For the synaptic connections, a potential new technology are memristors that can emulate the synaptic weight through their history-dependent variable conductance. Various inorganic materials have been employed for these resistive switching devices that rely on the formation/dissolution of a conductive filament within an insulating matrix. The main challenges preventing widescale implementation are the device-to-device and cycle-to-cycle variability arising from the stochastic nature of the filament formation. Additionally, the typically high conductance in the ON-state results in high energy consumption.
The aim of the RESWITCH project is to enable a new type of resistive switching device concept based on metal-organic coordination polymer thin films. With redox-active ligands, the emulation of the synaptic weight can be based on the oxidation-state dependent properties of these thin films as the electronic conductivity can be modulated electrochemically with dynamic operation arising from the concurrent counter-ion motion. The interplay of the metal and organic constituents allows for precise control of the electric/electrochemical properties, but poor processability has been limiting their applicability for nanotechnology applications. The key element in RESWITCH is to implement a new thin film -based approach for conductive coordination polymers using Molecular Layer Deposition (MLD), a vapor phase thin film deposition method derived from the Atomic Layer Deposition (ALD) technique. As with ALD, it is defined by the sequential, self-saturating exposure of vapor-phase precursors onto surfaces.

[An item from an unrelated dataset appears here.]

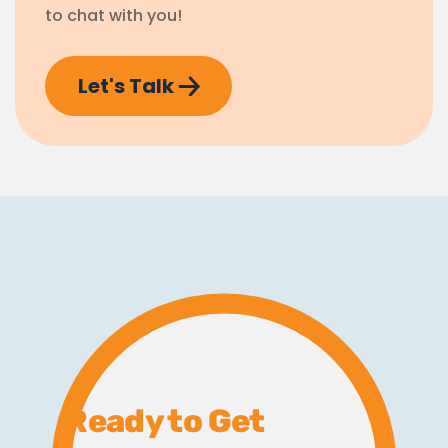
to chat with you!
Let's Talk
Ready to Get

This monolayer accuracy in process control leads to sub-nanometer range precision in layer thickness control and in excellent uniformity over large area substrates,
The Objectives of the Project are three-fold:
1. Establishing novel MLD-chemistries based on redox-active organic ligands.
2. Gaining detailed understanding on the link between the thin film composition and it’s redox-properties and electrical conductivity.
3. Integration of the newly developed materials in a resistive switching device demonstrator with artificial synapse -like functionality.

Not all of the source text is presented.